When I first met Joey and Tubman, who are in their late thirties, their enclosures were barren and out-dated but the keeper and staff were happy to work with me to improve the lives of the primates in their care. Our priorities were building hammocks for the chimps so that they could sleep off the ground to reduce the risk of chills and to install logs at low and higher levels to encourage climbing. I also introduced a daily enrichment program which consists of six areas:
1. Permanent structures such as platforms, climbing structures, ledges, etc.
2. Semi-permanent items that are removable such as tyres, hammocks, ropes and cargo nets.
3. Non-permanent objects are placed in the chimpanzee enclosures daily and cleaned after they leave the area (magazines, paper, cardboard boxes, clothes, shoes, toys, etc.).
4. Food Puzzles are means of food dispersal that requires tool use and critical thinking skills to obtain the food such as a tree trunk with holes filled with raisins or cereals or an artificial termite mound (under construction).
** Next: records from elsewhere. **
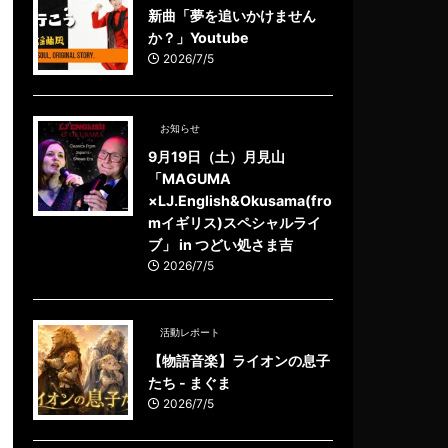
新曲「夢を追いかけません
か？」Youtube
2026/7/5
お知らせ
9月19日（土）月見山
「MAGUMA
×LJ.English&Okusama(fro
mイギリス)スペシャルライ
ブ」 in つどい処さま吉
2026/7/5
活動レポート
【物語音楽】ライオンの息子
たち - まぐま
2026/7/5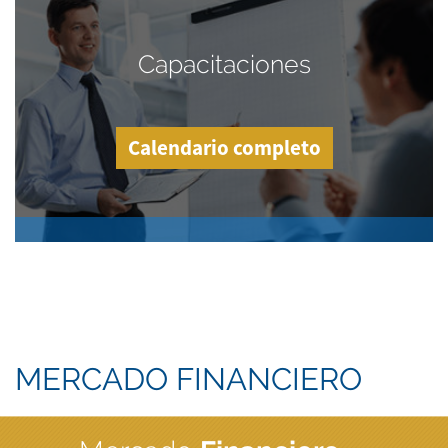
Capacitaciones
Calendario completo
MERCADO FINANCIERO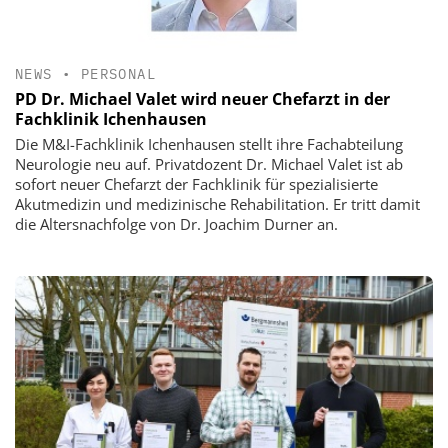
NEWS
•
PERSONAL
PD Dr. Michael Valet wird neuer Chefarzt in der
Fachklinik Ichenhausen
Die M&I-Fachklinik Ichenhausen stellt ihre Fachabteilung
Neurologie neu auf. Privatdozent Dr. Michael Valet ist ab
sofort neuer Chefarzt der Fachklinik für spezialisierte
Akutmedizin und medizinische Rehabilitation. Er tritt damit
die Altersnachfolge von Dr. Joachim Durner an.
5. Food can be presented in a variety of ways to encourage foraging such as hiding it in boxes, adding straw or sawdust or hanging the fruit in bags.
6. Music: playing the radio or tapes with different sounds.
All of the objects in these six areas are cheap or free and therefore there is absolutely no excuse for all facilities holding primates not to implement them. With a little bit of effort the differences in the animals’ psychological health can be astounding.
Joey in particular has made the most progress over three years. Originally he rarely moved around the enclosure, and if he displayed he would get out of breath very easily. Also, he showed a lack of interest in most enrichment activities such as scatter feeding or introducing new objects. Today he has lost weight, he regularly utilises more of his enclosure, he brachiates, plays and participates in all enrichment activities.
Tubman has always enjoyed the enrichment activities and he especially enjoys using branches to get raisins out of holes. He enjoys human contact and laughs when groomed or tickled.
Working with Joey and Tubman has made me realise that we should never give up on older animals because they all have the potential to flourish if efforts are made to change their lives. It is such a great feeling to see depressed listless individuals become more active and enjoy life.